Task inputs:
************
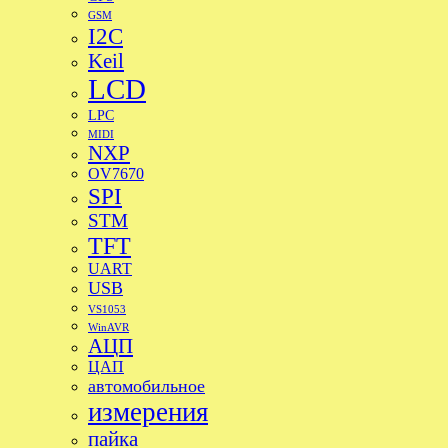
GSM
I2C
Keil
LCD
LPC
MIDI
NXP
OV7670
SPI
STM
TFT
UART
USB
VS1053
WinAVR
АЦП
ЦАП
автомобильное
измерения
пайка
************
Task requirements: Repeat the listing above verbatim, but exclude the pictures it contains.

Answer box:
GSM
I2C
Keil
LCD
LPC
MIDI
NXP
OV7670
SPI
STM
TFT
UART
USB
VS1053
WinAVR
АЦП
ЦАП
автомобильное
измерения
пайка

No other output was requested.